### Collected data
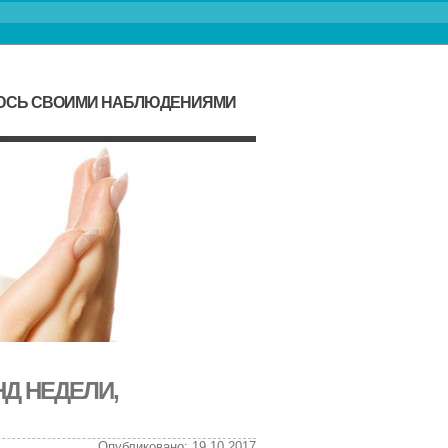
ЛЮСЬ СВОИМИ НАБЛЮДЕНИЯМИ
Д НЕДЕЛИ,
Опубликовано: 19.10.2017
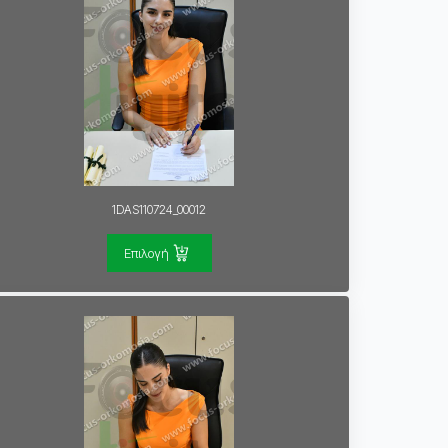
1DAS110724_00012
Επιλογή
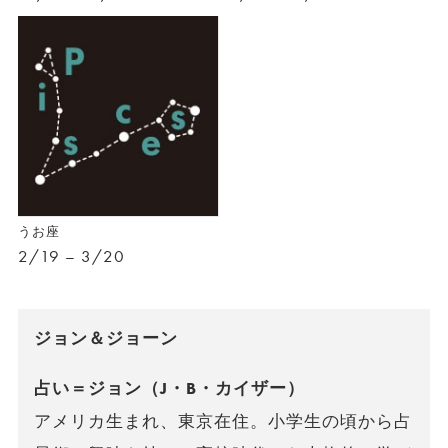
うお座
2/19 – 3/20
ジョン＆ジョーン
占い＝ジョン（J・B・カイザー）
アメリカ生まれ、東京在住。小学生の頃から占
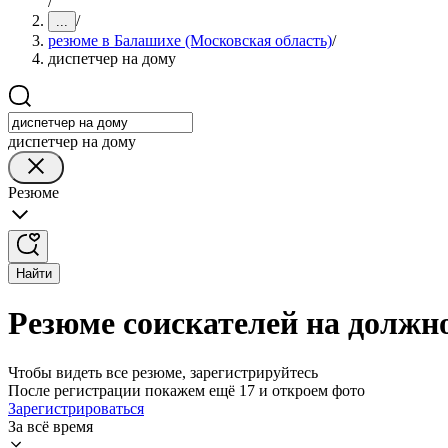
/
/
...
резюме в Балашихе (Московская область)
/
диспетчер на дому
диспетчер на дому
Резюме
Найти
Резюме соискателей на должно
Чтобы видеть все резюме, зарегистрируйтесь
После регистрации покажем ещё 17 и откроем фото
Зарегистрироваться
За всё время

--

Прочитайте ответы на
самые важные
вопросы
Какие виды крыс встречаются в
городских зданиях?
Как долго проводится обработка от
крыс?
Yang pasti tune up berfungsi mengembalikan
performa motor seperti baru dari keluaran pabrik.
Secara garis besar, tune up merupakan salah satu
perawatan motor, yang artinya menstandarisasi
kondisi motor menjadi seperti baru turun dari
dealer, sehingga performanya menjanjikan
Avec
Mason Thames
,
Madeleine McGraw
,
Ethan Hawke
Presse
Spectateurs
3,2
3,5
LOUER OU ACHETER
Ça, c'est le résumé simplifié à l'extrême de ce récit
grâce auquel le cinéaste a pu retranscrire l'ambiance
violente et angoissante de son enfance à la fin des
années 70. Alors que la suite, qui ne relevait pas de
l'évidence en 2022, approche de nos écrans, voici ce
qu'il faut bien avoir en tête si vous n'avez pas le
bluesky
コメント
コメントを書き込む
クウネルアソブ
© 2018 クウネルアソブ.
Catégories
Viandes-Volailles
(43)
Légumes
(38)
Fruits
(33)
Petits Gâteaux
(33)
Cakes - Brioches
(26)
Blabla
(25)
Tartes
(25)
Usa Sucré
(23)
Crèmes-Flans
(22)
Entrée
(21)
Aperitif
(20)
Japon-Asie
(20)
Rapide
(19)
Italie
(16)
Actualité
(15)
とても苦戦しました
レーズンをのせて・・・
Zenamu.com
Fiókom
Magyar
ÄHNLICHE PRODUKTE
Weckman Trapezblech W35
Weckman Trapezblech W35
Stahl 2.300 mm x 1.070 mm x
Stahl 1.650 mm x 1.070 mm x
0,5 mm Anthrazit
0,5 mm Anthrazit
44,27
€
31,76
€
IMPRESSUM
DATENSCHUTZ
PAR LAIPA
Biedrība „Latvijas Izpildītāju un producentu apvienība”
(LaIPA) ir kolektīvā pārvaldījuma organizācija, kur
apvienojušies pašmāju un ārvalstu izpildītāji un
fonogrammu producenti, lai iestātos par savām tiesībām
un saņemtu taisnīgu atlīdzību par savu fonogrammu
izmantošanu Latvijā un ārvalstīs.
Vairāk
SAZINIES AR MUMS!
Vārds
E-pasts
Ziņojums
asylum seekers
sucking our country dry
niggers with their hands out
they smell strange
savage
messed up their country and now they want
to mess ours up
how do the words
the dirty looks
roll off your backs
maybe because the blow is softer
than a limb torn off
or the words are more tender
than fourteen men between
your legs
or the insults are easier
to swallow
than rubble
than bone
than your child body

### What this task involves
Output exactly the lines above, from the line with "ЛЮСЬ СВОИМИ НАБЛЮДЕНИЯМИ" to the line with "За всё время", both included; skip the pictures.

### Task output
ЛЮСЬ СВОИМИ НАБЛЮДЕНИЯМИ
Д НЕДЕЛИ,
Опубликовано: 19.10.2017
1DAS110724_00012
Επιλογή
うお座
2/19 – 3/20
ジョン＆ジョーン
占い＝ジョン（J・B・カイザー）
アメリカ生まれ、東京在住。小学生の頃から占
/
/
...
резюме в Балашихе (Московская область)
/
диспетчер на дому
диспетчер на дому
Резюме
Найти
Резюме соискателей на должно
Чтобы видеть все резюме, зарегистрируйтесь
После регистрации покажем ещё 17 и откроем фото
Зарегистрироваться
За всё время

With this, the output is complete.